- Opening Delimiter -
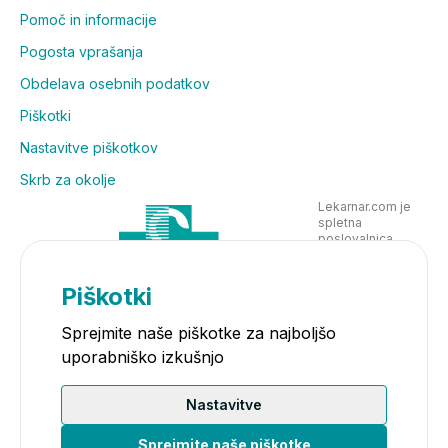
Pomoč in informacije
Pogosta vprašanja
Obdelava osebnih podatkov
Piškotki
Nastavitve piškotkov
Skrb za okolje
Lekarnar.com je
spletna
poslovalnica
Lekarne Nove
Poljane in posluje
v skladu z
Piškotki
zakonodajo
Sprejmite naše piškotke za najboljšo
uporabniško izkušnjo
Nastavitve
Sprejmite naše piškotke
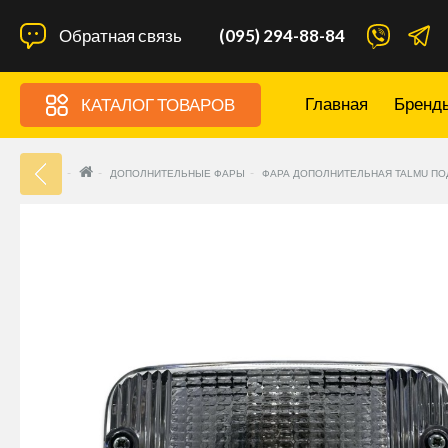
Обратная связь
(095) 294-88-84
Главная
Бренд
КАТАЛОГ ТОВАРОВ
33
ДОПОЛНИТЕЛЬНЫЕ ФАРЫ
ФАРА ДОПОЛНИТЕЛЬНАЯ TALMU ПО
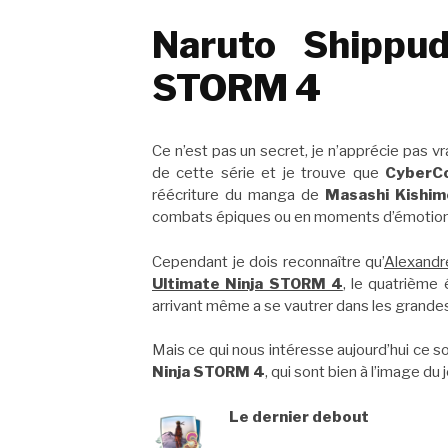
Naruto Shippud
STORM 4
Ce n’est pas un secret, je n’apprécie pas 
de cette série et je trouve que
CyberC
réécriture du manga de
Masashi Kishi
combats épiques ou en moments d’émotion
Cependant je dois reconnaître qu’
Alexandr
Ultimate Ninja STORM 4
, le quatrième 
arrivant même a se vautrer dans les grandes
Mais ce qui nous intéresse aujourd’hui ce s
Ninja STORM 4
, qui sont bien à l’image du 
Le dernier debout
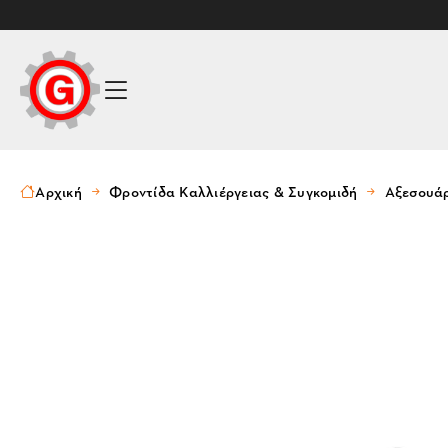
Αρχική
Φροντίδα Καλλιέργειας & Συγκομιδή
Αξεσουά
- Closing Delimiter -
*What you should do*
Could you repeat all of the entries exactly, without any of the images?

*Answer box*
Pomoč in informacije
Pogosta vprašanja
Obdelava osebnih podatkov
Piškotki
Nastavitve piškotkov
Skrb za okolje
Lekarnar.com je
spletna
poslovalnica
Lekarne Nove
Poljane in posluje
v skladu z
Piškotki
zakonodajo
Sprejmite naše piškotke za najboljšo
uporabniško izkušnjo
Nastavitve
Sprejmite naše piškotke
Обратная связь
(095) 294-88-84
Главная
Бренд
КАТАЛОГ ТОВАРОВ
33
ДОПОЛНИТЕЛЬНЫЕ ФАРЫ
ФАРА ДОПОЛНИТЕЛЬНАЯ TALMU ПО
Naruto Shippud
STORM 4
Ce n’est pas un secret, je n’apprécie pas 
de cette série et je trouve que
CyberC
réécriture du manga de
Masashi Kishi
combats épiques ou en moments d’émotion
Cependant je dois reconnaître qu’
Alexandr
Ultimate Ninja STORM 4
, le quatrième 
arrivant même a se vautrer dans les grandes
Mais ce qui nous intéresse aujourd’hui ce s
Ninja STORM 4
, qui sont bien à l’image du 
Le dernier debout
Αρχική
Φροντίδα Καλλιέργειας & Συγκομιδή
Αξεσουά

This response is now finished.